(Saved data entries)
★ ★ ★ ★

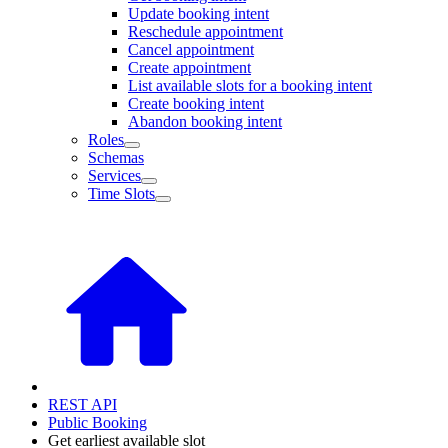
Update booking intent
Reschedule appointment
Cancel appointment
Create appointment
List available slots for a booking intent
Create booking intent
Abandon booking intent
Roles
Schemas
Services
Time Slots
REST API
Public Booking
Get earliest available slot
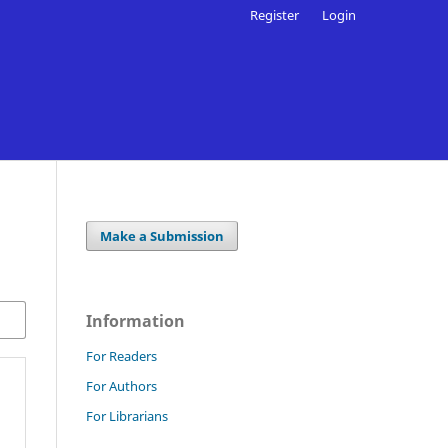
Register
Login
Make a Submission
Information
For Readers
For Authors
For Librarians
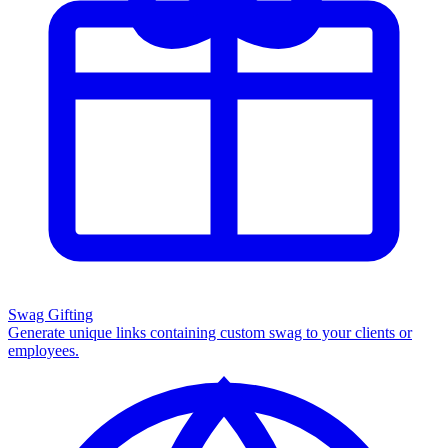
Swag Gifting
Generate unique links containing custom swag to your clients or
employees.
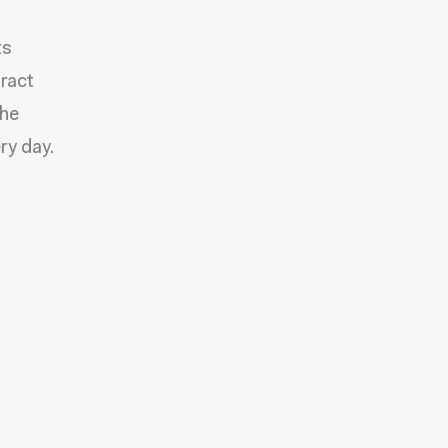
ts
tract
the
ry day.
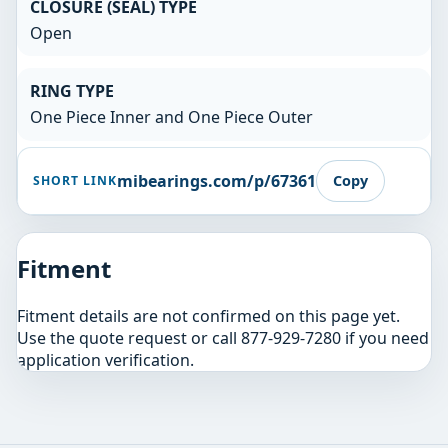
CLOSURE (SEAL) TYPE
Open
RING TYPE
One Piece Inner and One Piece Outer
mibearings.com/p/67361
Copy
SHORT LINK
Fitment
Fitment details are not confirmed on this page yet.
Use the quote request or call 877-929-7280 if you need
application verification.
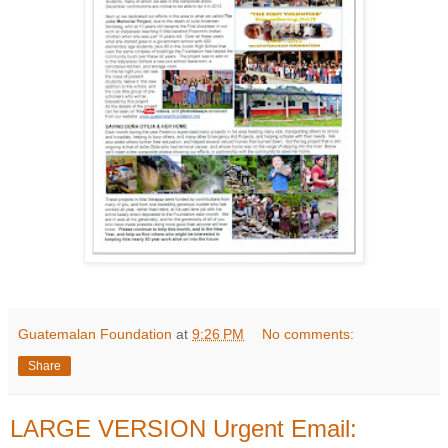
Guatemalan Foundation
at
9:26 PM
No comments:
Share
LARGE VERSION Urgent Email:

★ ★ ★ ★

__Exercise objective__. Leave the pictures out. Transcribe exactly the lines from the one with "For Authors" through the end of the records.

__Reply__.
For Authors
For Librarians
Swag Gifting
Generate unique links containing custom swag to your clients or
employees.
ts
tract
the
ry day.
CLOSURE (SEAL) TYPE
Open
RING TYPE
One Piece Inner and One Piece Outer
mibearings.com/p/67361
Copy
SHORT LINK
Fitment
Fitment details are not confirmed on this page yet.
Use the quote request or call 877-929-7280 if you need
application verification.
Guatemalan Foundation
at
9:26 PM
No comments:
Share
LARGE VERSION Urgent Email:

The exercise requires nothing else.